> Stored data entries
━━━━━━━━━━━━━━━━━━━━

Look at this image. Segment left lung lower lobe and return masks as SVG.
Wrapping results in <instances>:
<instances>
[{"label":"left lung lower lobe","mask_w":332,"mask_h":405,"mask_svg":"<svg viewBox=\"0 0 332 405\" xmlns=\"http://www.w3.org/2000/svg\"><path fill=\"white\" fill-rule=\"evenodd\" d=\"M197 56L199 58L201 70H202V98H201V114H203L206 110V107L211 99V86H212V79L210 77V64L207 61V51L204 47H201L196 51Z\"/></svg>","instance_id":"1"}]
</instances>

━━━━━━━━━━━━━━━━━━━━

Line by line, transcribe the data exactly.

> Completed task
Look at this image. Segment left lung lower lobe and return masks as SVG.
Wrapping results in <instances>:
<instances>
[{"label":"left lung lower lobe","mask_w":332,"mask_h":405,"mask_svg":"<svg viewBox=\"0 0 332 405\" xmlns=\"http://www.w3.org/2000/svg\"><path fill=\"white\" fill-rule=\"evenodd\" d=\"M197 56L199 58L201 70H202V98H201V114H203L206 110V107L211 99V86H212V79L210 77V64L207 61V51L204 47H201L196 51Z\"/></svg>","instance_id":"1"}]
</instances>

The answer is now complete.